Chapter 9: The Changing South

Alaska's Heritage

Although people have lived in Alaska for at least 15,000 years, the first written accounts regarding the inhabitants are less than 300 years old. Much of what we know of the inhabitants who lived in Alaska thousands of years ago is based on archaeological evidence and is called prehistory. Other sources of information, particularly about the inhabitants of Alaska before Euroamericans arrived, are based on oral traditions of Alaska's Natives. The period for which these additional sources originated is called protohistory. Cultural information and physical evidence are studied to discover how people lived in the past. The prehistoric and protohistoric records form a base to which we add more recent oral traditions and written records that document Alaska's historical past.
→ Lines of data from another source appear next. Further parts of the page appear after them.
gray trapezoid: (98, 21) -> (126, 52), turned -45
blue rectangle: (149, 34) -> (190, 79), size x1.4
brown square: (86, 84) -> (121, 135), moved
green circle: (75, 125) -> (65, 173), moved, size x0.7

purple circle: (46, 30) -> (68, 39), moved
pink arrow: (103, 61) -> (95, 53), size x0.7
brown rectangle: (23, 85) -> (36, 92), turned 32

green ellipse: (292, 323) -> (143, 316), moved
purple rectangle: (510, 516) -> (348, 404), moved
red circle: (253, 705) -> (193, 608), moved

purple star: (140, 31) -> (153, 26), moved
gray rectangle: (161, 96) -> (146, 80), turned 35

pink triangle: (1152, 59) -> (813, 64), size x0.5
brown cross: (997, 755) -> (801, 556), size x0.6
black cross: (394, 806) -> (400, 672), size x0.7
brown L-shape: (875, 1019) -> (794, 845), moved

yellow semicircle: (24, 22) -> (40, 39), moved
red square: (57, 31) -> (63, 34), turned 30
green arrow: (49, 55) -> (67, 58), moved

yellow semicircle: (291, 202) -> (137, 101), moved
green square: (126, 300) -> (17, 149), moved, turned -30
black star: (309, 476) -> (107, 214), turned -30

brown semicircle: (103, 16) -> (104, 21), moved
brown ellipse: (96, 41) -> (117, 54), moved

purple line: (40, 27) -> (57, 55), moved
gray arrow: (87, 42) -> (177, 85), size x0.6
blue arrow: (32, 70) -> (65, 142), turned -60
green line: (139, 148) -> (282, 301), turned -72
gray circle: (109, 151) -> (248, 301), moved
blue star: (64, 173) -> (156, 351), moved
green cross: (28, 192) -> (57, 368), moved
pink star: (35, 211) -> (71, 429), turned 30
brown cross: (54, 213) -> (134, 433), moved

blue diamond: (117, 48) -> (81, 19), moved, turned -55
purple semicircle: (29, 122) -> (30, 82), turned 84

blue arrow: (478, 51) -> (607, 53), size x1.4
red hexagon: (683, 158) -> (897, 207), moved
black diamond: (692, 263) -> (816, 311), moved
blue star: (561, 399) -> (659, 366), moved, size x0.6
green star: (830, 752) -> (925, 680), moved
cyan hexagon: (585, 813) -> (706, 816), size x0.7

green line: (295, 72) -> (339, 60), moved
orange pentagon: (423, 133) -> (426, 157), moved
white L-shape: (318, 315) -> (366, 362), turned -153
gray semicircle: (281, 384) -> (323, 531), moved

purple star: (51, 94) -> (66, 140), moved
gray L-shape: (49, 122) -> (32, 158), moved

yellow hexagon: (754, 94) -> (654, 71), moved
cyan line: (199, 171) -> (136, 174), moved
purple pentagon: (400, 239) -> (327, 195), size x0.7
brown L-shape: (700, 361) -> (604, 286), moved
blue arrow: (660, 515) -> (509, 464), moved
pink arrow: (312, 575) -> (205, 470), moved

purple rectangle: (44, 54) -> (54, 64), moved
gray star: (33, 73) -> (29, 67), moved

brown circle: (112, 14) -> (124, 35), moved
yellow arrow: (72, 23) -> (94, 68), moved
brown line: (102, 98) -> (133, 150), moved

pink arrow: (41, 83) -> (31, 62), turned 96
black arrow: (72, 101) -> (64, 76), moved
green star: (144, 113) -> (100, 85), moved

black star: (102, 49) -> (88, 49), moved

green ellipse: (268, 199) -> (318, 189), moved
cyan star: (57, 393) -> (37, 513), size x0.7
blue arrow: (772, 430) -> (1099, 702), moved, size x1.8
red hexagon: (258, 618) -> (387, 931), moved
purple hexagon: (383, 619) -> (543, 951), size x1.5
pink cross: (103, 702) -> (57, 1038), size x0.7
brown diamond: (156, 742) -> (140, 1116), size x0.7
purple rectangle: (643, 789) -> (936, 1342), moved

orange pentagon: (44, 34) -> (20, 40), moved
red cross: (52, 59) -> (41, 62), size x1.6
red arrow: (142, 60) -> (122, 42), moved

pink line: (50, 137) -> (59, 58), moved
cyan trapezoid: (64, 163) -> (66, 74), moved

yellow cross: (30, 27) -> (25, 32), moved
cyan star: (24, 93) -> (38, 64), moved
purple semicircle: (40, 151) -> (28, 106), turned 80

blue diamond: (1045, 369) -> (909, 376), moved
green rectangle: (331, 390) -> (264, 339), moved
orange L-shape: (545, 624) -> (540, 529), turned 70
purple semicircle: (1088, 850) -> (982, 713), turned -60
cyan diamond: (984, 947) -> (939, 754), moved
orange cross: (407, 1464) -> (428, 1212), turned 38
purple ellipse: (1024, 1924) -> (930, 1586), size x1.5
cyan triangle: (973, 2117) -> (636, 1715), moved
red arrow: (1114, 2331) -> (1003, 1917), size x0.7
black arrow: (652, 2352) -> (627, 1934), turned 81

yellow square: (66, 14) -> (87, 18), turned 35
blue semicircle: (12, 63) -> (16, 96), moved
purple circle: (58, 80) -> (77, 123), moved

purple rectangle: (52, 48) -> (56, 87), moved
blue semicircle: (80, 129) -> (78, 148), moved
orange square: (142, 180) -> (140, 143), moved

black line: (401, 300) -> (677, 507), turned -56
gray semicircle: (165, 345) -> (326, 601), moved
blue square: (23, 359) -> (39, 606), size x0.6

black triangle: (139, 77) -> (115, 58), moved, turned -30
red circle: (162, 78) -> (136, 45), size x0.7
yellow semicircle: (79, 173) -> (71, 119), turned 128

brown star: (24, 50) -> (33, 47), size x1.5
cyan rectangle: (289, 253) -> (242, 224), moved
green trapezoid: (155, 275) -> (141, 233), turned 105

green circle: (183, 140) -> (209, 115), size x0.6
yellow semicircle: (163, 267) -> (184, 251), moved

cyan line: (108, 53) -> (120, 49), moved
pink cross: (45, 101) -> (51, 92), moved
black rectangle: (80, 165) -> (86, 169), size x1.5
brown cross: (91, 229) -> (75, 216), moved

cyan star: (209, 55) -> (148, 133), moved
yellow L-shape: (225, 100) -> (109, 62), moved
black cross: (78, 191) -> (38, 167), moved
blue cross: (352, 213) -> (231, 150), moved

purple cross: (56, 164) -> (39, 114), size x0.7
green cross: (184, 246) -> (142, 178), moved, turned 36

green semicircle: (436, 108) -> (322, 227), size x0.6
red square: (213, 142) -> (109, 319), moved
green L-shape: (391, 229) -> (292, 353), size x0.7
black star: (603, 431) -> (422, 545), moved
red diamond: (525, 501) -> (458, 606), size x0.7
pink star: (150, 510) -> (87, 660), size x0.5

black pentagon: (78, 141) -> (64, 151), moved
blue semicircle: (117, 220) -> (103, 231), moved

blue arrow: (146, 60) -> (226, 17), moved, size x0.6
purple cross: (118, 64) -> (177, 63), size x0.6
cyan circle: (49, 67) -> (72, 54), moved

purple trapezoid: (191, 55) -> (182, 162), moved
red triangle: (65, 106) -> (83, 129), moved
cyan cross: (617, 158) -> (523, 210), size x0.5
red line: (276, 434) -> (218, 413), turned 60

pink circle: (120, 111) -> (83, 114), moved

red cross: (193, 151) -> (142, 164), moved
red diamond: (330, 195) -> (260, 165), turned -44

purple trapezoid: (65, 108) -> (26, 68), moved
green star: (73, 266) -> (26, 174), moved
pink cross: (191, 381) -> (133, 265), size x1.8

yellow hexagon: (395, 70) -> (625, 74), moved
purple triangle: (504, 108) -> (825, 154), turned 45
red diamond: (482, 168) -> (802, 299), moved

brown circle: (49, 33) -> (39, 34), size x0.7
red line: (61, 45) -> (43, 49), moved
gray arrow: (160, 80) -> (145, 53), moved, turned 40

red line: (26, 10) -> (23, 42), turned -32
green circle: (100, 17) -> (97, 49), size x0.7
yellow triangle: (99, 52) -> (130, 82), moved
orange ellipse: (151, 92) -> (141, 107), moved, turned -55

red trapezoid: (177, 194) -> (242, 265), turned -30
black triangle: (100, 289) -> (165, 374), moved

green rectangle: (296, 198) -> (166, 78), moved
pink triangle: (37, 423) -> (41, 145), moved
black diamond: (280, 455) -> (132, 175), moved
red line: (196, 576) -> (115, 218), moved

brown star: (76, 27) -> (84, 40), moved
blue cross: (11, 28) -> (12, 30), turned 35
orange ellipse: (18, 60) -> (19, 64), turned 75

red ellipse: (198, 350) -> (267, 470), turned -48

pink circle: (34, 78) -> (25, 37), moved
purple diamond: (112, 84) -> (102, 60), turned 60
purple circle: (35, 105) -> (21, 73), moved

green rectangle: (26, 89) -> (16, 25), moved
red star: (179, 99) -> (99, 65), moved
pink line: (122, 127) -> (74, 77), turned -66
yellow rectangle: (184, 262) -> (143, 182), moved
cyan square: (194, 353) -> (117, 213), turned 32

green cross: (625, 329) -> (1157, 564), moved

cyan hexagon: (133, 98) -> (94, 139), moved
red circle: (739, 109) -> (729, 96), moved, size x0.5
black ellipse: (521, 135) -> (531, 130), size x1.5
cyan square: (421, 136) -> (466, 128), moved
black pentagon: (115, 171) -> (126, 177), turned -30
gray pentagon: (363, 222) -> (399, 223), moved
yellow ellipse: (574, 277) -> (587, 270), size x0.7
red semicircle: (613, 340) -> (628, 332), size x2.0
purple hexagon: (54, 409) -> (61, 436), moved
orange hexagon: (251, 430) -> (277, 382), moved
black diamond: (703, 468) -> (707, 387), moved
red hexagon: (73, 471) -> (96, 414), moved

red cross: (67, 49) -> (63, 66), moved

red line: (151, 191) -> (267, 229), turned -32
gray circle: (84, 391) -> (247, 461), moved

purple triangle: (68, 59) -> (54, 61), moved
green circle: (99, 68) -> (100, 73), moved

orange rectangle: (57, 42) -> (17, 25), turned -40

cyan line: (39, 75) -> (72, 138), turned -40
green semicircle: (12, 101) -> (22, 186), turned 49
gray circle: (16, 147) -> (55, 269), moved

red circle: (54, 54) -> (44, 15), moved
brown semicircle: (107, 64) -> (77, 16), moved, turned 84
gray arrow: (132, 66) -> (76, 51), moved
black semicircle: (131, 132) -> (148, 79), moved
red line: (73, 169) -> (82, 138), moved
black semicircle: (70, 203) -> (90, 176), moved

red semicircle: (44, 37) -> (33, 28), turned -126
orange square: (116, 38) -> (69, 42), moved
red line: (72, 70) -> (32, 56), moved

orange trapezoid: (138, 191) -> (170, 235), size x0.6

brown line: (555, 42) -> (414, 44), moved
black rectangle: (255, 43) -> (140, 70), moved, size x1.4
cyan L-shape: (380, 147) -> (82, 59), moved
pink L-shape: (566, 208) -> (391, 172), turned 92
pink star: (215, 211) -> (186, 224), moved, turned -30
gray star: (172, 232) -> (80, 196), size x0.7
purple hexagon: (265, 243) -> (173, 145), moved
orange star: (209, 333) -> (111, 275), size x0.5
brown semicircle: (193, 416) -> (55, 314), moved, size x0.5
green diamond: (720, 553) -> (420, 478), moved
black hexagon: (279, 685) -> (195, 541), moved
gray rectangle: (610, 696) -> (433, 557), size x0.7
Artifacts tell how Alaskans lived

A chipped stone, a jade knife blade, a bit of copper can suggest how prehistoric Alaskans lived. Archaeologists look for these traces of the past. Sometimes they find places where earlier people stopped to build homes, catch salmon, or butcher whales. By examining such small details as the shape of a harpoon point or the etching on a pebble, these students of the past can describe how the hunters and fishers lived thousands of years ago. They can tell what other prehistoric people were related to early Alaskans. By studying the layers of soil, animal bones from old living places, and other information they can tell what the climate was like, what plants were cultivated, and what animals were hunted by prehistoric people.

Despite the archaeologists' skills, conclusions about Alaska's prehistory are incomplete. Many traces of early habitation have been found throughout Alaska, but only a few archaeological sites have been thoroughly studied. As more sites are closely examined, the story of Alaska's early people will become more detailed and accurate.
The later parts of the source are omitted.